GOAL OF THE EXERCISE: Lines with the word "aahalf" are the answer; copy each of them from the data below.

DATA EXCERPTS:
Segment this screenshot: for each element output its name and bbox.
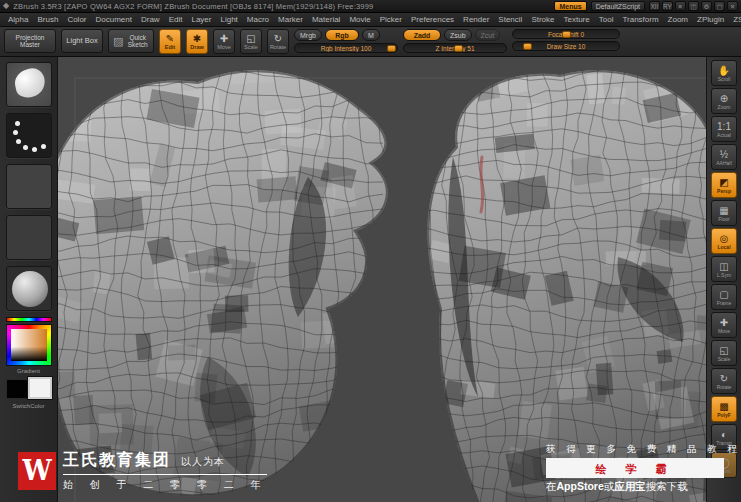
zoom-icon: ⊕ [720,93,728,104]
right-shelf-local-button[interactable]: ◎Local [711,228,737,254]
default-zscript-button[interactable]: DefaultZScript [591,1,645,11]
z-intensity-slider[interactable]: Z Intensity 51 [403,43,507,53]
focal-shift-handle[interactable] [562,31,571,38]
menu-document[interactable]: Document [92,14,136,25]
actual-icon: 1:1 [717,121,731,132]
right-shelf-polyf-button[interactable]: ▩PolyF [711,396,737,422]
z-intensity-handle[interactable] [454,45,463,52]
rgb-button[interactable]: Rgb [325,29,359,41]
mrgb-button[interactable]: Mrgb [294,29,322,41]
menu-zplugin[interactable]: ZPlugin [693,14,728,25]
aahalf-icon: ½ [720,149,728,160]
rotate-icon: ↻ [720,373,728,384]
edit-icon: ✎ [166,33,174,44]
move-button[interactable]: ✚ Move [213,29,235,54]
scale-button[interactable]: ◱ Scale [240,29,262,54]
window-buttons: XIIRY≡◫⚙▢✕ [649,1,738,11]
right-shelf-scale-button[interactable]: ◱Scale [711,340,737,366]
alpha-selector-thumbnail[interactable] [6,164,52,209]
window-button-4[interactable]: ⚙ [701,1,712,11]
window-button-2[interactable]: ≡ [675,1,686,11]
zbrush-window: ◆ ZBrush 3.5R3 [ZAPO QW64 AGX2 FORM] ZBr… [0,0,741,502]
hue-strip[interactable] [6,317,52,322]
stroke-selector-thumbnail[interactable] [6,113,52,158]
light-box-button[interactable]: Light Box [61,29,103,53]
window-button-6[interactable]: ✕ [727,1,738,11]
menu-draw[interactable]: Draw [137,14,164,25]
quick-sketch-icon: ▨ [113,35,123,47]
right-shelf-lsym-button[interactable]: ◫L.Sym [711,256,737,282]
material-selector-thumbnail[interactable] [6,266,52,311]
menu-zoom[interactable]: Zoom [664,14,692,25]
menu-material[interactable]: Material [308,14,344,25]
app-icon: ◆ [3,2,9,10]
lsym-icon: ◫ [719,261,728,272]
window-button-3[interactable]: ◫ [688,1,699,11]
window-button-0[interactable]: XII [649,1,660,11]
persp-icon: ◩ [719,177,728,188]
rgb-intensity-handle[interactable] [387,45,396,52]
menu-render[interactable]: Render [459,14,493,25]
local-icon: ◎ [720,233,729,244]
menu-transform[interactable]: Transform [618,14,662,25]
draw-button[interactable]: ✱ Draw [186,29,208,54]
polyf-icon: ▩ [719,401,728,412]
zsub-button[interactable]: Zsub [444,29,472,41]
draw-icon: ✱ [193,33,201,44]
brand-name: 王氏教育集团 [63,450,171,471]
right-shelf-actual-button[interactable]: 1:1Actual [711,116,737,142]
menu-bar: AlphaBrushColorDocumentDrawEditLayerLigh… [0,13,741,27]
document-canvas[interactable] [58,57,706,502]
right-shelf-frame-button[interactable]: ▢Frame [711,284,737,310]
window-button-5[interactable]: ▢ [714,1,725,11]
menu-tool[interactable]: Tool [595,14,618,25]
left-shelf: Gradient SwitchColor [0,57,58,502]
projection-master-button[interactable]: Projection Master [4,29,56,53]
menu-picker[interactable]: Picker [376,14,406,25]
focal-shift-slider[interactable]: Focal Shift 0 [512,29,620,39]
zadd-button[interactable]: Zadd [403,29,441,41]
brand-slogan: 以人为本 [181,455,225,469]
menu-movie[interactable]: Movie [345,14,374,25]
right-shelf-zoom-button[interactable]: ⊕Zoom [711,88,737,114]
secondary-color-swatch[interactable] [28,377,52,399]
switch-color-label: SwitchColor [12,403,44,409]
menu-layer[interactable]: Layer [187,14,215,25]
promo-app-name: 绘 学 霸 [595,463,674,475]
right-shelf-move-button[interactable]: ✚Move [711,312,737,338]
menu-color[interactable]: Color [63,14,90,25]
window-button-1[interactable]: RY [662,1,673,11]
right-shelf-floor-button[interactable]: ▦Floor [711,200,737,226]
menu-preferences[interactable]: Preferences [407,14,458,25]
color-picker-gradient[interactable] [11,329,47,361]
color-picker[interactable] [6,324,52,366]
menu-alpha[interactable]: Alpha [4,14,32,25]
texture-selector-thumbnail[interactable] [6,215,52,260]
draw-size-slider[interactable]: Draw Size 10 [512,41,620,51]
draw-size-handle[interactable] [523,43,532,50]
zcut-button[interactable]: Zcut [475,29,501,41]
menus-button[interactable]: Menus [554,1,586,11]
right-shelf-persp-button[interactable]: ◩Persp [711,172,737,198]
rgb-intensity-slider[interactable]: Rgb Intensity 100 [294,43,398,53]
move-icon: ✚ [720,317,728,328]
menu-stroke[interactable]: Stroke [527,14,558,25]
m-button[interactable]: M [362,29,380,41]
menu-zscript[interactable]: ZScript [729,14,741,25]
current-brush-thumbnail[interactable] [6,62,52,107]
menu-marker[interactable]: Marker [274,14,307,25]
quick-sketch-button[interactable]: ▨ Quick Sketch [108,29,154,53]
scale-icon: ◱ [719,345,728,356]
menu-texture[interactable]: Texture [560,14,594,25]
right-shelf-scroll-button[interactable]: ✋Scroll [711,60,737,86]
menu-macro[interactable]: Macro [243,14,273,25]
edit-button[interactable]: ✎ Edit [159,29,181,54]
right-shelf-rotate-button[interactable]: ↻Rotate [711,368,737,394]
right-shelf-aahalf-button[interactable]: ½AAHalf [711,144,737,170]
watermark-banner-right: 获 得 更 多 免 费 精 品 教 程 绘 学 霸 在AppStore或应用宝搜… [546,443,724,494]
menu-light[interactable]: Light [216,14,241,25]
menu-brush[interactable]: Brush [33,14,62,25]
menu-edit[interactable]: Edit [165,14,187,25]
rotate-button[interactable]: ↻ Rotate [267,29,289,54]
menu-stencil[interactable]: Stencil [494,14,526,25]
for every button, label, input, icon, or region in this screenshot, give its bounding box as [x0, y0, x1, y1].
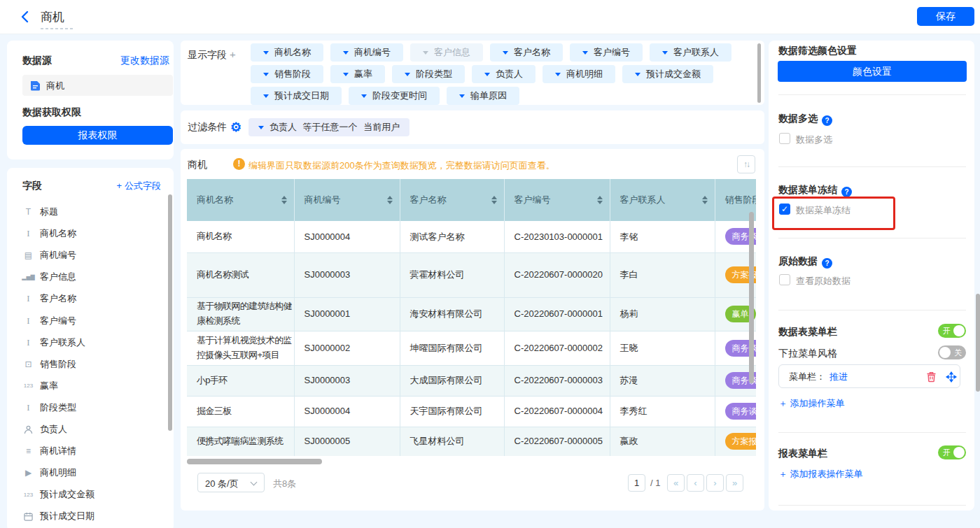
delete-icon[interactable]: [926, 371, 937, 383]
table-h-scrollbar[interactable]: [187, 459, 322, 464]
table-row[interactable]: 基于物联网的建筑结构健康检测系统SJ0000001海安材料有限公司C-20220…: [187, 297, 756, 331]
help-icon[interactable]: ?: [841, 187, 852, 197]
table-cell: 基于物联网的建筑结构健康检测系统: [187, 297, 294, 331]
table-cell: SJ0000004: [294, 396, 400, 427]
table-row[interactable]: 基于计算机视觉技术的监控摄像头互联网+项目SJ0000002坤曜国际有限公司C-…: [187, 331, 756, 365]
change-datasource-link[interactable]: 更改数据源: [120, 55, 169, 67]
menu-freeze-checkbox-label: 数据菜单冻结: [796, 204, 850, 217]
display-fields-scrollbar[interactable]: [757, 43, 761, 103]
display-field-chip-商机编号[interactable]: 商机编号: [330, 43, 403, 62]
table-row[interactable]: 掘金三板SJ0000004天宇国际有限公司C-20220607-0000004李…: [187, 396, 756, 427]
field-item-商机明细[interactable]: ▶商机明细: [22, 466, 76, 480]
column-header-商机名称[interactable]: 商机名称: [187, 179, 294, 221]
filter-condition-chip[interactable]: 负责人 等于任意一个 当前用户: [248, 118, 410, 136]
add-report-menu-link[interactable]: ＋ 添加报表操作菜单: [778, 468, 863, 480]
display-field-chip-销售阶段[interactable]: 销售阶段: [251, 65, 323, 83]
move-icon[interactable]: [946, 371, 957, 383]
table-v-scrollbar[interactable]: [749, 212, 754, 383]
display-field-chip-客户编号[interactable]: 客户编号: [570, 43, 643, 62]
back-icon[interactable]: [18, 10, 32, 24]
add-field-icon[interactable]: +: [230, 48, 236, 60]
field-item-标题[interactable]: T标题: [22, 205, 58, 219]
sort-icon[interactable]: [702, 196, 708, 204]
display-field-chip-客户名称[interactable]: 客户名称: [490, 43, 563, 62]
field-item-客户联系人[interactable]: I客户联系人: [22, 336, 85, 350]
datasource-card: 数据源 更改数据源 商机 数据获取权限 报表权限: [7, 41, 174, 159]
table-row[interactable]: 商机名称测试SJ0000003蓂霍材料公司C-20220607-0000020李…: [187, 252, 756, 297]
table-cell: 嬴政: [610, 427, 715, 456]
current-page[interactable]: 1: [628, 474, 645, 492]
multi-select-checkbox[interactable]: [779, 133, 790, 144]
field-item-客户信息[interactable]: ▂▅▇客户信息: [22, 270, 76, 284]
display-field-chip-客户信息[interactable]: 客户信息: [410, 43, 483, 62]
display-field-chip-商机明细[interactable]: 商机明细: [542, 65, 615, 83]
column-header-客户名称[interactable]: 客户名称: [400, 179, 504, 221]
display-field-chip-预计成交金额[interactable]: 预计成交金额: [622, 65, 713, 83]
field-item-商机编号[interactable]: ▤商机编号: [22, 248, 76, 262]
sort-icon[interactable]: [597, 196, 603, 204]
display-field-chip-商机名称[interactable]: 商机名称: [251, 43, 323, 62]
display-field-chip-输单原因[interactable]: 输单原因: [447, 87, 519, 105]
sort-icon[interactable]: [491, 196, 497, 204]
prev-page-button[interactable]: ‹: [687, 474, 704, 492]
first-page-button[interactable]: «: [667, 474, 685, 492]
display-field-chip-预计成交日期[interactable]: 预计成交日期: [251, 87, 342, 105]
column-header-商机编号[interactable]: 商机编号: [294, 179, 400, 221]
field-item-商机名称[interactable]: I商机名称: [22, 227, 76, 241]
raw-data-checkbox[interactable]: [779, 274, 790, 285]
save-button[interactable]: 保存: [917, 7, 974, 26]
filter-gear-icon[interactable]: ⚙: [230, 120, 241, 135]
field-item-预计成交日期[interactable]: 预计成交日期: [22, 509, 94, 523]
table-row[interactable]: 商机名称SJ0000004测试客户名称C-20230103-0000001李铭商…: [187, 221, 756, 252]
chevron-down-icon: [484, 73, 490, 76]
table-row[interactable]: 小p手环SJ0000003大成国际有限公司C-20220607-0000003苏…: [187, 365, 756, 396]
help-icon[interactable]: ?: [822, 115, 832, 126]
chevron-down-icon: [662, 51, 668, 55]
last-page-button[interactable]: »: [726, 474, 743, 492]
dropdown-style-toggle[interactable]: 关: [938, 345, 966, 359]
help-icon[interactable]: ?: [822, 258, 832, 269]
field-item-负责人[interactable]: 负责人: [22, 422, 67, 436]
table-cell: C-20220607-0000020: [504, 252, 610, 297]
field-item-预计成交金额[interactable]: 123预计成交金额: [22, 487, 94, 501]
chart-icon: ▂▅▇: [22, 274, 34, 280]
column-header-客户编号[interactable]: 客户编号: [504, 179, 610, 221]
display-field-chip-客户联系人[interactable]: 客户联系人: [650, 43, 732, 62]
table-menubar-toggle[interactable]: 开: [938, 324, 966, 338]
next-page-button[interactable]: ›: [706, 474, 724, 492]
field-item-商机详情[interactable]: ≡商机详情: [22, 444, 76, 458]
datasource-item[interactable]: 商机: [22, 75, 173, 96]
sort-icon[interactable]: [387, 196, 393, 204]
page-size-select[interactable]: 20 条/页: [197, 473, 265, 492]
detail-icon: ≡: [22, 446, 34, 456]
field-item-客户编号[interactable]: I客户编号: [22, 314, 76, 328]
chevron-down-icon: [343, 51, 349, 55]
formula-field-link[interactable]: +公式字段: [116, 180, 161, 192]
field-item-阶段类型[interactable]: I阶段类型: [22, 401, 76, 415]
text-icon: I: [22, 228, 34, 239]
sort-icon[interactable]: [281, 196, 287, 204]
report-permission-button[interactable]: 报表权限: [22, 126, 173, 145]
table-row[interactable]: 便携式哮喘病监测系统SJ0000005飞星材料公司C-20220607-0000…: [187, 427, 756, 456]
page-scrollbar[interactable]: [976, 294, 980, 392]
report-menubar-toggle[interactable]: 开: [938, 445, 966, 459]
table-cell-stage: 商务谈判: [715, 396, 756, 427]
menu-item-row[interactable]: 菜单栏： 推进: [778, 364, 960, 388]
display-field-chip-赢率[interactable]: 赢率: [330, 65, 385, 83]
raw-data-checkbox-label: 查看原始数据: [796, 275, 850, 287]
field-item-客户名称[interactable]: I客户名称: [22, 292, 76, 306]
display-field-chip-阶段类型[interactable]: 阶段类型: [392, 65, 465, 83]
add-menu-link[interactable]: ＋ 添加操作菜单: [778, 397, 845, 410]
field-item-赢率[interactable]: 123赢率: [22, 379, 58, 393]
display-field-chip-阶段变更时间[interactable]: 阶段变更时间: [349, 87, 440, 105]
color-settings-button[interactable]: 颜色设置: [778, 61, 967, 82]
field-item-销售阶段[interactable]: ⊡销售阶段: [22, 357, 76, 371]
display-field-chip-负责人[interactable]: 负责人: [472, 65, 536, 83]
title-dashed-underline: [41, 28, 73, 29]
menu-freeze-checkbox[interactable]: ✓: [779, 204, 790, 215]
fields-scrollbar[interactable]: [168, 194, 172, 431]
sort-order-button[interactable]: ↑↓: [737, 155, 755, 173]
color-settings-title: 数据筛选颜色设置: [778, 45, 857, 57]
column-header-客户联系人[interactable]: 客户联系人: [610, 179, 715, 221]
display-fields-card: 显示字段 + 商机名称商机编号客户信息客户名称客户编号客户联系人销售阶段赢率阶段…: [181, 41, 764, 105]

ANSWER TO THIS TASK:
aahalf-icon: ½ [720,149,728,160]
right-shelf-aahalf-button[interactable]: ½AAHalf [711,144,737,170]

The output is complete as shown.